01-07-07 12:20 AM
Thanks for the input everyone. I am finding this to be one of the most
useful Newsgroups on the net. Lots of savvy posters.
So here is what I did. I went out and bought a Western Digital Passport
External HD. It was on sale at BestBuy. Good deal. It was a cute little
drive -- about the size of a deck of cards and containing 120GB. Plenty of
room to backup the 4 computers on my network. However, it was a disaster.
I plugged it into my USB port and it didn't work like a hard drive at all.
It had built in software that allowed you to "synchronize" your hard drive
to the passport. That is all it would do. It could not be recognized by
Acronis. Windows Explorer couldn't talk to it. It was more like a CD
recorder than a hard drive. I was disappointed and took it back. This
leads to a few questions:
Could anyone recommend an external hard drive that acts like a real hard
drive!?!? One that I can plug into the USB port on each of my 4 computers
and then have Acronis make a backup on the external drive. One that can be
accessed by Windows Explorer.
I think I am confused about the difference between clones and backups.

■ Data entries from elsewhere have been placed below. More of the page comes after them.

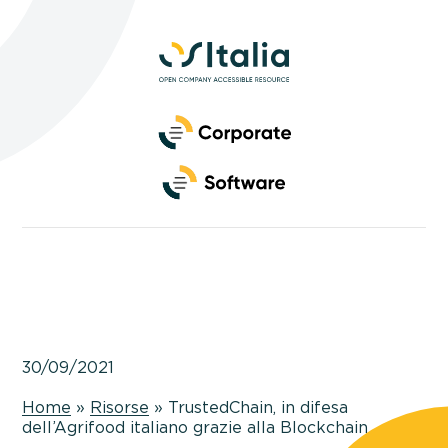
Side
Navigation
Primary
Navigation
30/09/2021
Home
»
Risorse
»
TrustedChain, in difesa
dell’Agrifood italiano grazie alla Blockchain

Since I bought Acronis I have been making a clone of my master HD to a slave
HD on each computer. I can read individual files on the slave if I want to
and I have tested the clone by disconnecting my master HD, changing the
jumper on the slave to master, and then successfully booting from the new
master. Acronis is a fine program. If I get an external drive that works,
then I see two alternatives:
(1) I could partition the external drive into 4 separate partitions and then
clone each of my 4 computers to a separate partition. This sounds nifty
except that I don't know if I could boot say computer 3 from partition 3 on
the external drive. I doubt that the BIOS on my computer would be that
sophisticated. Also, this would be a tedious process to clone 4 computers
in turn via a USB port.
(2) I could backup each computer to the new external drive. I haven't done
backups before but I understand that a single file is produced that contains
all the data from the computer's hard drive. If I go this way and I get a
hard drive crash then how do I boot my machine to get to the single file on
the external drive? Do I make 4 unique rescue CD's (one for each computer)
and use them to boot? If so, will the computer be able to find the external
hard drive and the right file of the 4 backups to restore my dead HD?
Thanks again for the input.
"Sam Bench" <roykoch@comcast.net> wrote in message
news:aJmdnVDKncKxXwvYnZ2dnUVZ_oWdnZ2d@co
mcast.com...
>I have True Image 9.0 and I have 4 computers connected to my home network.
>If I bought an external Hard Drive that connects via USB could I partition
>the external HD into 4 partitions and then backup each of my 4 computers to
>a separate partition. This way I would have a backup of each computer on a
>single device that I could store in a safe place. If I fail a Hard Drive
>on say computer #3, could I then restore to a new HD on computer 3 from
>partition 3 on the external hard drive? Thanks for the input.